Disparue le 7 décembre 2023 à l'âge de 99 ans, Vera Molnár (née en 1924 à Budapest et installée à Paris depuis 1947) était une pionnière de l'art numérique.
Élaborées autour de 1947 dans un état d’esprit constructiviste, ses oeuvres, en s’enrichissant de connaissances sur la psychologie de la forme et des lois de la vision, deviennent des questionnements plastiques de l’optique. Cybernéticienne puis informaticienne, Molnár met en place dans les années 1960 un mode de production qu’elle nomme « machine imaginaire » avant d’être la première artiste en France (1968) à produire des dessins numériques en utilisant un ordinateur relié à une table traçante. Jusqu’au mitan des années 90, elle se livre à une exploration systématique de familles formelles dont elle met en scène les mutations privilégiant le plus souvent la reprise et la sérialité. Jusqu’à aujourd’hui, l’artiste poursuit une production qui allie paradoxalement maîtrise et liberté, savoir-faire et quête de la surprise.
L’exposition commence avec les premiers dessins de Vera Molnár, Arbres et collines géométriques (1946), qui, avant même son installation à Paris en 1947, livrent une vision essentialisée de paysages familiers. Les années 1950 sont évoquées par des compositions qui inscrivent pleinement l’artiste dans le courant de l’abstraction géométrique de l’après-guerre (Cercles et demi-cercles, 1953, musée de Grenoble ; Quatre éléments distribués au hasard, 1959). Après avoir livré des peintures d’une grande radicalité (Icône, 1964 ; Neuf carrés rouges, 1966), Molnár débute ses séries de dessins algorithmiques qui, sous le titre À la recherche de Paul Klee, anticipent son usage de l’ordinateur.
Pour les années 1970, plusieurs séries de dessins réalisés cette fois sur table traçante manifestent son goût pour l’introduction d’un certain pourcentage de désordre au sein de compositions géométriques simples (Déambulation entre ordre et chaos, 1975 ; 160 carrés poussés à bout, 1976 ; Des lignes, pas des carrés, 1976 ; Molnaroglyphes, 1977-1978).
Les années 1980 se caractérisent notamment par l’apparition dans l’oeuvre de Vera Molnar de ses premiers polyptyques (Transformation, 1983), dont le Centre Pompidou conserve plusieurs exemples marquants (Identiques mais différents, 2010). Témoignage du long compagnonnage de Vera Molnár avec l’oeuvre d’Albrecht Dürer, Les Métamorphoses d’Albrecht (1994-2017) organise en quatre tableaux la transition progressive du monogramme de ce dernier vers le sien propre.

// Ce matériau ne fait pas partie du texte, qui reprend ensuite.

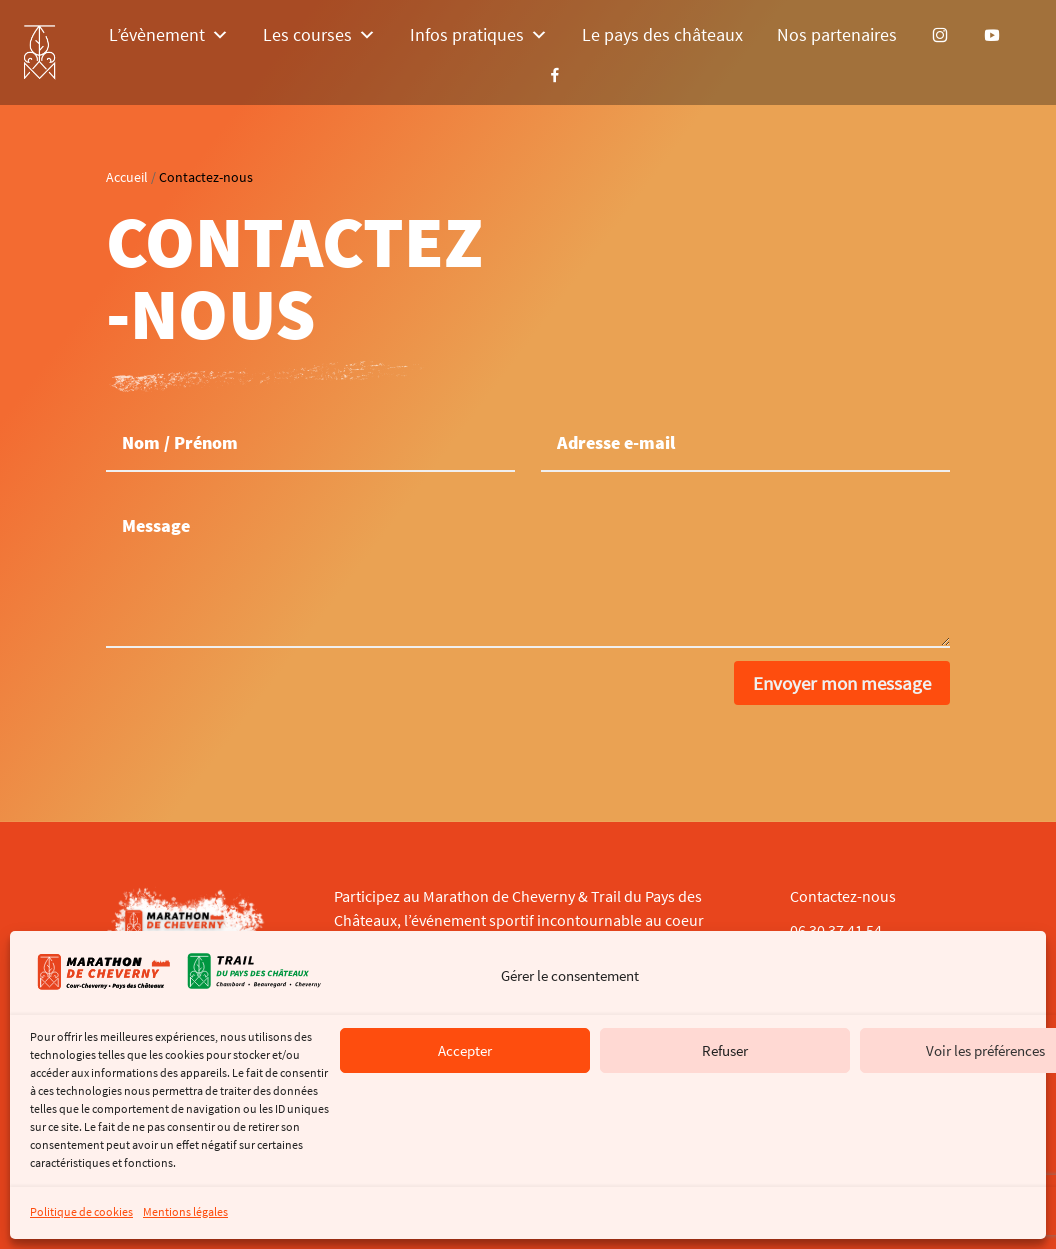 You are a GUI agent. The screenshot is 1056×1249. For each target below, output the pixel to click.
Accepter (465, 1050)
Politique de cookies (81, 1211)
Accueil (127, 177)
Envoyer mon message (842, 683)
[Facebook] (555, 75)
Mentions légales (185, 1211)
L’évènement (169, 35)
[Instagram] (940, 35)
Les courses (319, 35)
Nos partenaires (837, 34)
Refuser (725, 1050)
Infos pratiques (479, 35)
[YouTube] (992, 35)
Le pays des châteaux (662, 34) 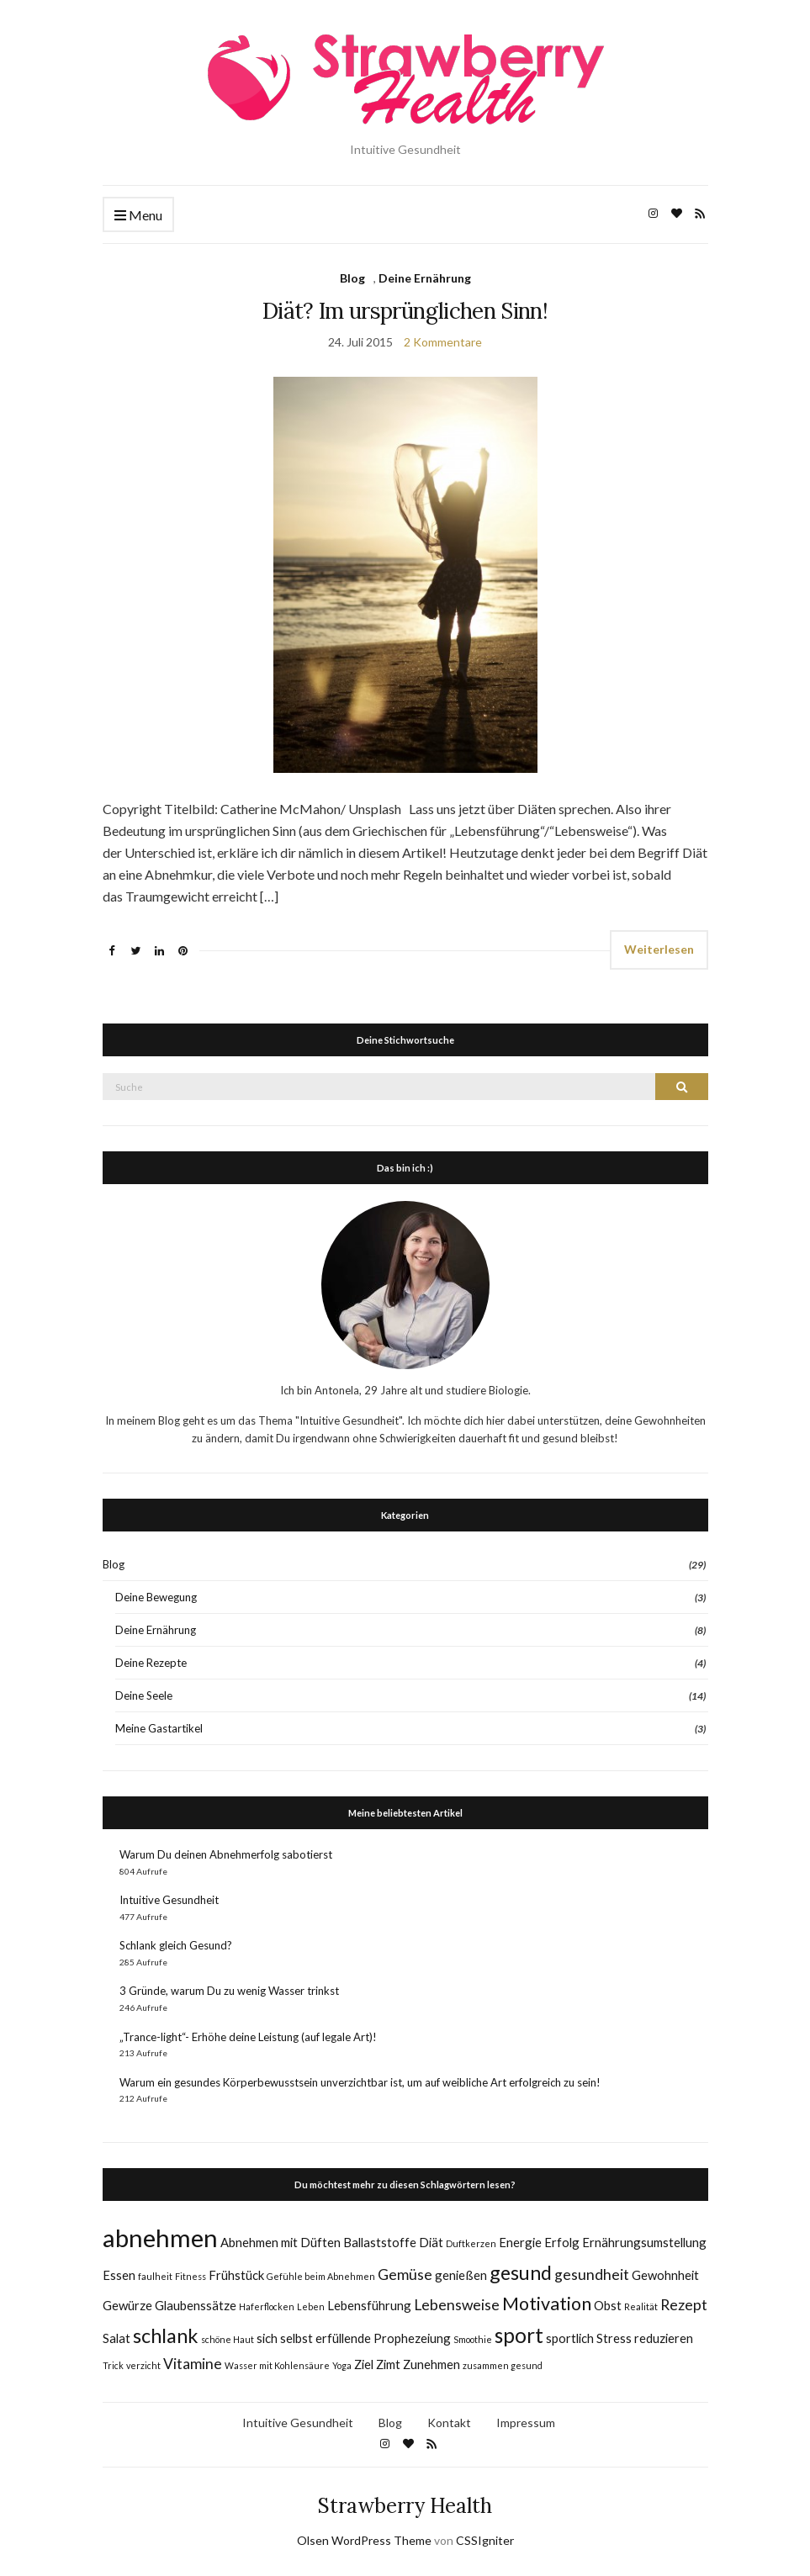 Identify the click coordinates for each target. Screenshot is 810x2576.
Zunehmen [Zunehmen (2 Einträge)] (431, 2364)
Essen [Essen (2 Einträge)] (119, 2274)
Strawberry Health (405, 2506)
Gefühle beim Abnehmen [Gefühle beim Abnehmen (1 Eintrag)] (321, 2276)
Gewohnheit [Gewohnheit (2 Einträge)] (665, 2274)
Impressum (525, 2422)
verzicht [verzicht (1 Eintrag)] (143, 2365)
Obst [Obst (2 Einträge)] (608, 2305)
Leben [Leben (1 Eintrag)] (311, 2306)
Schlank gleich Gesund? (175, 1945)
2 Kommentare (443, 342)
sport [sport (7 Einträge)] (519, 2335)
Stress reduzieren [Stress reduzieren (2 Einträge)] (644, 2338)
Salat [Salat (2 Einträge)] (116, 2338)
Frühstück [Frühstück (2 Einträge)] (236, 2274)
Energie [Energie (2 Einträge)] (520, 2242)
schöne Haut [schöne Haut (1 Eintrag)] (227, 2339)
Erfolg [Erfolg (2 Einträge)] (562, 2242)
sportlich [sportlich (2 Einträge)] (570, 2338)
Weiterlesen (659, 949)
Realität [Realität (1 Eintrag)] (641, 2306)
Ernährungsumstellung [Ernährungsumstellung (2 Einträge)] (644, 2242)
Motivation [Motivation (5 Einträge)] (546, 2303)
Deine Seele (143, 1695)
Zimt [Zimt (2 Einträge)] (388, 2364)
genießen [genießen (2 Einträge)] (461, 2274)
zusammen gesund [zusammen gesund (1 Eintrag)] (503, 2365)
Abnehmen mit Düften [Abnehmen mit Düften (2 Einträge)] (280, 2242)
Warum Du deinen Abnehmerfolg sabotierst (225, 1854)
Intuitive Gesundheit (169, 1900)
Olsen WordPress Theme (364, 2540)
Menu (138, 216)
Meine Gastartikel (159, 1728)
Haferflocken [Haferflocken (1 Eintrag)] (266, 2306)
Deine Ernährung (425, 278)
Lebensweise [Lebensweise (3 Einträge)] (457, 2305)
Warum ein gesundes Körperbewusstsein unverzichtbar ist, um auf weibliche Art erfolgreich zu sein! (360, 2082)
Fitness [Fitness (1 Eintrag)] (190, 2276)
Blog (352, 278)
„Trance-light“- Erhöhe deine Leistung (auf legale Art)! (248, 2037)
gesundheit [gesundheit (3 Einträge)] (591, 2274)
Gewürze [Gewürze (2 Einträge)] (127, 2305)
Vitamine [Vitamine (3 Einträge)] (192, 2363)
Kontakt (449, 2422)
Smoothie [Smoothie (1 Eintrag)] (472, 2339)
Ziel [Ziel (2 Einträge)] (363, 2364)
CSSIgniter (485, 2540)
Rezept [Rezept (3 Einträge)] (683, 2305)
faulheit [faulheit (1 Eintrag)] (155, 2276)
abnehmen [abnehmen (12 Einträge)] (160, 2237)
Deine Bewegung (156, 1597)
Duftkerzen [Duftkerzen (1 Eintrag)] (471, 2243)
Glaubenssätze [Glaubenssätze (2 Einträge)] (195, 2305)
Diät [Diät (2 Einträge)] (431, 2242)
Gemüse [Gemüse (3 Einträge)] (405, 2274)
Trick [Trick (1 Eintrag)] (113, 2365)
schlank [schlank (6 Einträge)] (166, 2335)
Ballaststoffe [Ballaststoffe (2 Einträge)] (379, 2242)
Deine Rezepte (151, 1662)
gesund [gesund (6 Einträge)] (521, 2272)
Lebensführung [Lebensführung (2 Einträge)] (369, 2305)
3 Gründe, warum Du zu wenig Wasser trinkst (229, 1990)
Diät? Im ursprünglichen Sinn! (405, 311)
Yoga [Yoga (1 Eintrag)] (342, 2365)
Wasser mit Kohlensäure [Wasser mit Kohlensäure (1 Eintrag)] (277, 2365)
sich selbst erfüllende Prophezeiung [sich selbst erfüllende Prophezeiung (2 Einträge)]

Dans l’exposition, non loin de son Carré dévoyé (1999, Rennes, musée des Beaux-Arts), les visiteurs peuvent aussi découvrir pour la première fois, Perspective d’un trait (2014-2019), sculpture inédite en acier inoxydable et aluminium anodisé dont la perception se transforme au gré des déplacements du regardeur.
L’oeuvre photographique de Vera Molnár est évoqué par plusieurs séries (Etudes sur sable, 2009 ; Ombres sur carrelage, 2012 ; Par temps couvert, 2012), tandis que les vingt-deux volumes de son « Journal intime » sont présentés dans leur intégralité. Ces simples cahiers d’écoliers, gonflés de schémas, de photographies et de documents divers collés au fil des pages, constituent des documents uniques sur le parcours de l’artiste et la genèse de nombre de ses oeuvres.
Enfin, plusieurs installations in situ (OTTWW, 1981-2010, d’après un poème de Shelley ; Trapèzes penchés à droite (180%), 2009), dont une toute récente (La Vie en M, 2023), créée par Vera Molnár spécialement pour l’occasion, manifestent sa volonté d’immerger le visiteur dans son univers.